Taxation Administration Act 1953

9  After section 45‑285 in Schedule 1

Insert:

45‑286   Instalment income includes distributions by certain managed investment trusts

                   Your instalment income for a period includes trust income or trust capital that a trust distributes to you, or applies for your benefit, during that period if:

                     (a)  the income or capital is not included in your instalment income under section 45‑280 or 45‑285; and

                     (b)  the trust satisfies the condition in item 1 of the table in subsection 12‑400(1) in relation to the income year that is or includes that period; and

                     (c)  the trust is:

                              (i)  a * managed investment trust for that income year; or

                             (ii)  treated as a managed investment trust for that income year for the purposes of Division 275 of the Income Tax Assessment Act 1997 ; and

                     (d)  the trust meets the requirement in section 275‑110 of that Act throughout the income year.

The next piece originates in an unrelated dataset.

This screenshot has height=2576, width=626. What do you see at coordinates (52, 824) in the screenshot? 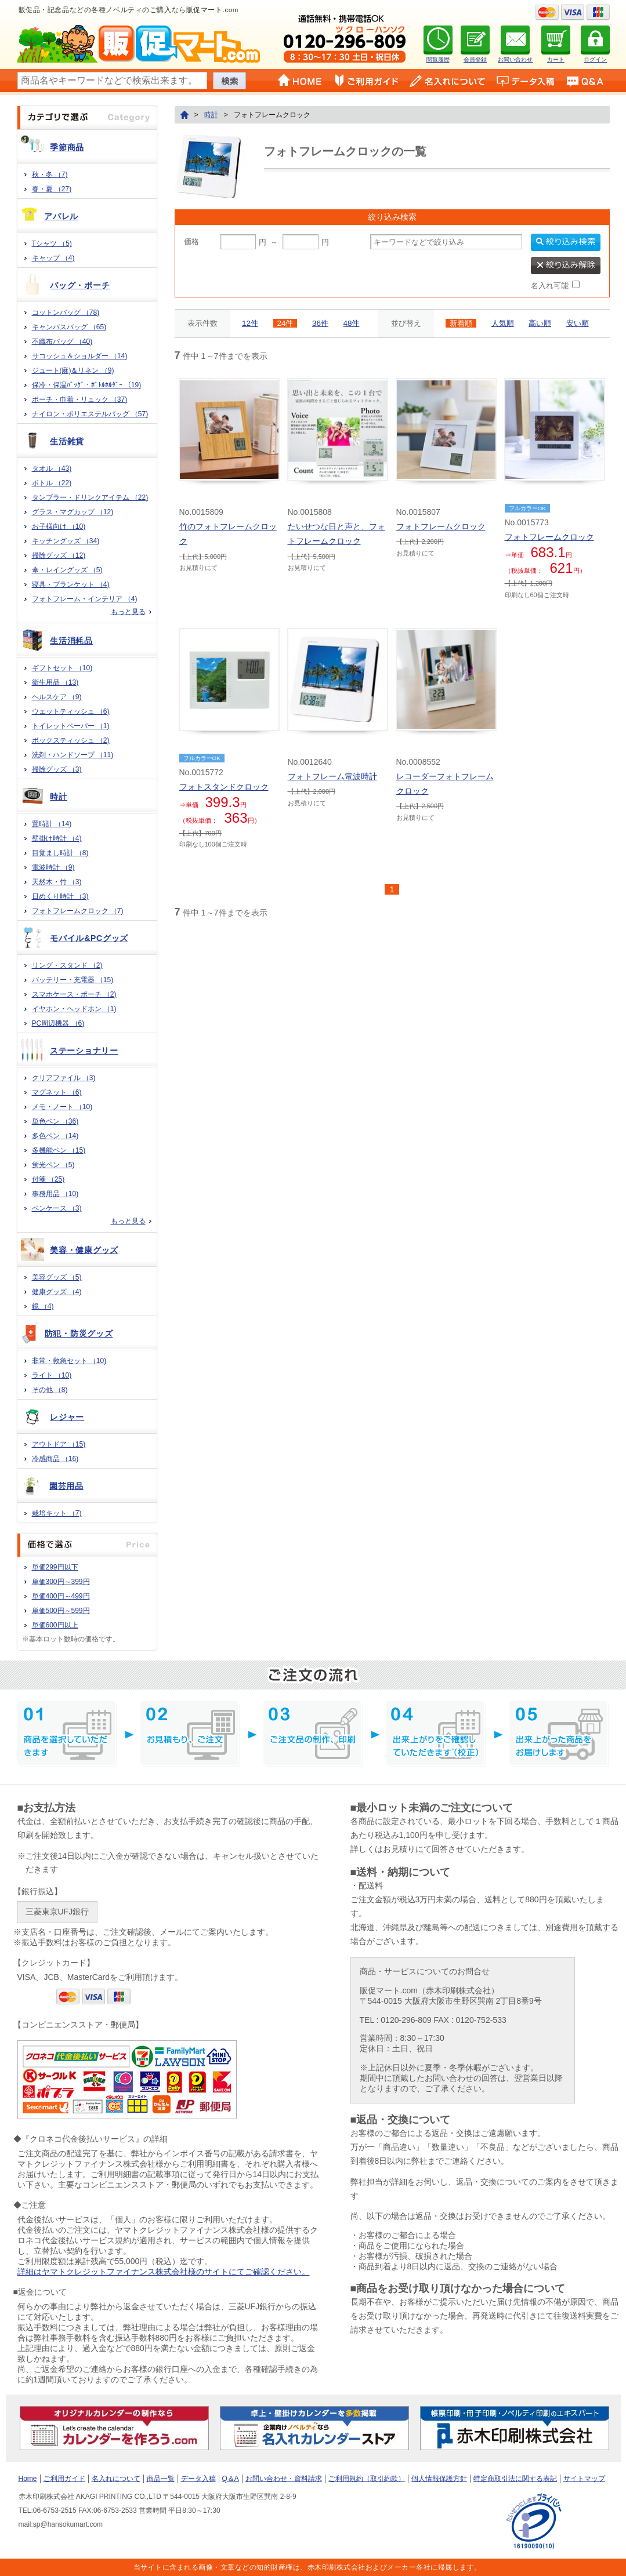
I see `置時計 （14)` at bounding box center [52, 824].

(It does not matter whether the trust income or trust capital is included in your assessable income for the income year that is or includes that period.)

10  Application provision

(1)        The amendments made by this Schedule apply in relation to CGT events that happen on or after the start of the 2008‑09 income year.

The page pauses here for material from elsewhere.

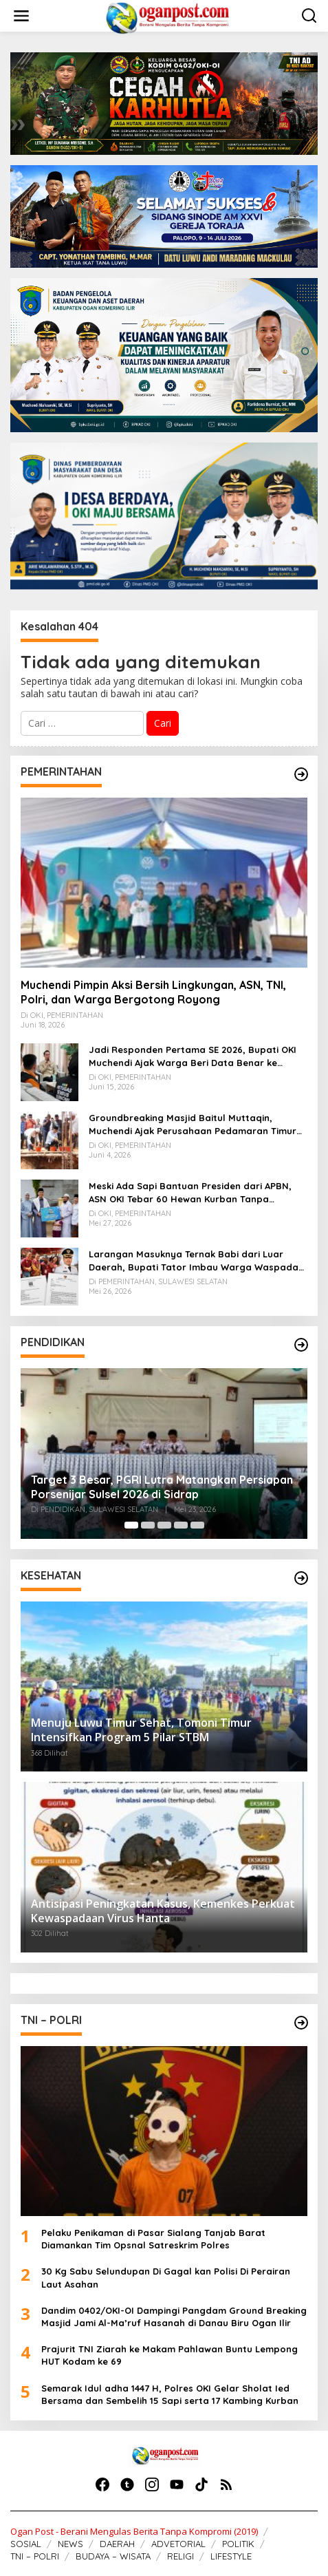 The image size is (328, 2576). Describe the element at coordinates (231, 2556) in the screenshot. I see `LIFESTYLE` at that location.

(2)        Despite subitem (1), subsections 275‑100(5) and (6) of the Income Tax Assessment Act 1997 as inserted by this Schedule (and any other provision inserted by this Schedule, to the extent that it relates to those subsections) apply in relation to acquisitions of assets that happen on or after the start of the 2008‑09 income year.

(3)        Despite subitem (1), section 275‑120 of the Income Tax Assessment Act 1997 as inserted by this Schedule (and any other provision inserted by this Schedule, to the extent that it relates to that section) applies in relation to:

                     (a)  disposals of assets; and

                     (b)  cessations of ownership of assets; and

                     (c)  other realisations of assets;

that happen on or after the commencement of this item.

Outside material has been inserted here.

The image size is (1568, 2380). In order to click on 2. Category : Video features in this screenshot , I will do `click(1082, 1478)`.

(4)        Despite subitem (1), Subdivision 275‑C of the Income Tax Assessment Act 1997 as inserted by this Schedule (and any other provision inserted by this Schedule, to the extent that it relates to that Subdivision) applies in relation to:

                     (a)  entitlements to distributions that arise on or after the commencement of this item; and

                     (b)  CGT events that happen on or after the commencement of this item.

(5)        Despite subitem (1), section 45‑286 in Schedule 1 to the Taxation Administration Act 1953 as inserted by this Schedule (and any other provision inserted by this Schedule, to the extent that it relates to that section) applies in relation to distributions or applications of benefits that are made on or after the commencement of this item.